● **Task prompt**:
Could you repeat exactly the lines below, from the line containing "er nogal wat alternatieven voor de hr" through the last one, both included, while leaving out any pictures?
Data to process section start
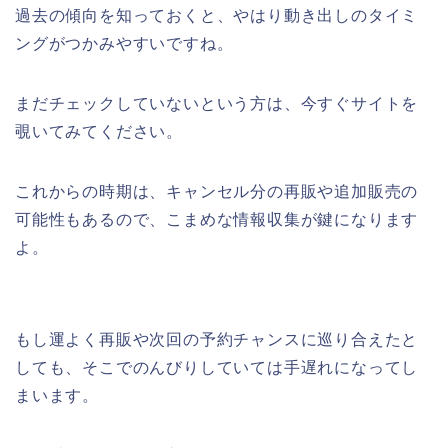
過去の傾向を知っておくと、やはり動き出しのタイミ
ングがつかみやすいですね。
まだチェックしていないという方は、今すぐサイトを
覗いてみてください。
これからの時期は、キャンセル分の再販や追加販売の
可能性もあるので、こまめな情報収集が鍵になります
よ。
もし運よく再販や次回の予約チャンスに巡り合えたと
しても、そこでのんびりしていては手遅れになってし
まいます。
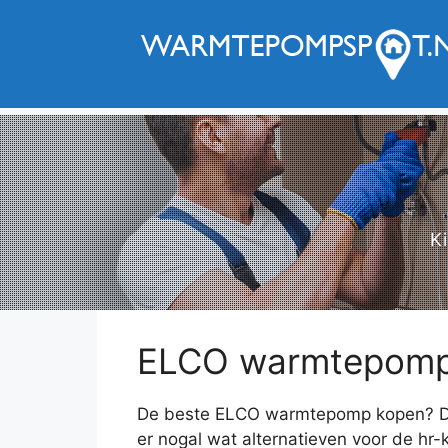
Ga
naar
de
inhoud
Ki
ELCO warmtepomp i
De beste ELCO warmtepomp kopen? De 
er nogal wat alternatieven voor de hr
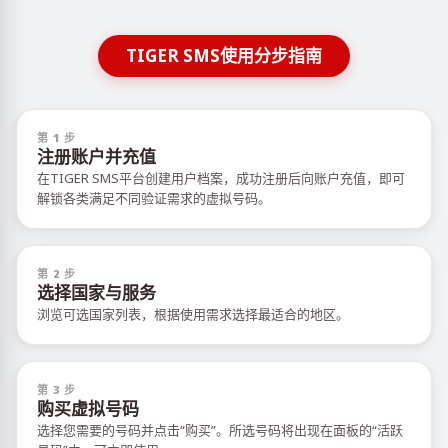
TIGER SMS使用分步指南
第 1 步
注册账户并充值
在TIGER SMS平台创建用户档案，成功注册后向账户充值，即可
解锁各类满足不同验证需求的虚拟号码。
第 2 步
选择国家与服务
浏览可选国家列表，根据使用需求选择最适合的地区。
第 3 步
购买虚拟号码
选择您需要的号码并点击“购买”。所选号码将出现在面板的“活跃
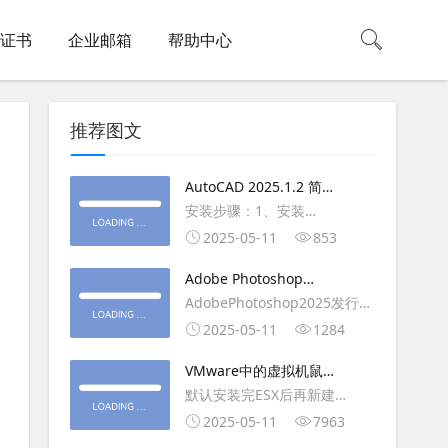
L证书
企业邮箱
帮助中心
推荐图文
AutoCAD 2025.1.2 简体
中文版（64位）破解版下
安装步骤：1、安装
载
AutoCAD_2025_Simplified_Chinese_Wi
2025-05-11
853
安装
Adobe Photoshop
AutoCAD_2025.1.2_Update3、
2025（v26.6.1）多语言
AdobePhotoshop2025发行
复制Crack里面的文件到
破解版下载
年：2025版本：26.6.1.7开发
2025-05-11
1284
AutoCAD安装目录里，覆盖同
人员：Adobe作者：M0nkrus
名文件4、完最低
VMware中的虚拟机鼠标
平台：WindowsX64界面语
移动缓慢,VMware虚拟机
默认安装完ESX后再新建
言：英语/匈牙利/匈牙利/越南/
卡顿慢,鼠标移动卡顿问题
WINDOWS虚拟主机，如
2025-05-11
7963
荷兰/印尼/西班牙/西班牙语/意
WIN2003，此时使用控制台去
Data to process section end
● **Answer to this problem**:
er nogal wat alternatieven voor de hr
TIGER SMS使用分步指南
第 1 步
注册账户并充值
在TIGER SMS平台创建用户档案，成功注册后向账户充值，即可
解锁各类满足不同验证需求的虚拟号码。
第 2 步
选择国家与服务
浏览可选国家列表，根据使用需求选择最适合的地区。
第 3 步
购买虚拟号码
选择您需要的号码并点击“购买”。所选号码将出现在面板的“活跃
L证书
企业邮箱
帮助中心
推荐图文
AutoCAD 2025.1.2 简体
中文版（64位）破解版下
安装步骤：1、安装
载
AutoCAD_2025_Simplified_Chinese_Wi
2025-05-11
853
安装
Adobe Photoshop
AutoCAD_2025.1.2_Update3、
2025（v26.6.1）多语言
AdobePhotoshop2025发行
复制Crack里面的文件到
破解版下载
年：2025版本：26.6.1.7开发
2025-05-11
1284
AutoCAD安装目录里，覆盖同
人员：Adobe作者：M0nkrus
名文件4、完最低
VMware中的虚拟机鼠标
平台：WindowsX64界面语
移动缓慢,VMware虚拟机
默认安装完ESX后再新建
言：英语/匈牙利/匈牙利/越南/
卡顿慢,鼠标移动卡顿问题
WINDOWS虚拟主机，如
2025-05-11
7963
荷兰/印尼/西班牙/西班牙语/意
WIN2003，此时使用控制台去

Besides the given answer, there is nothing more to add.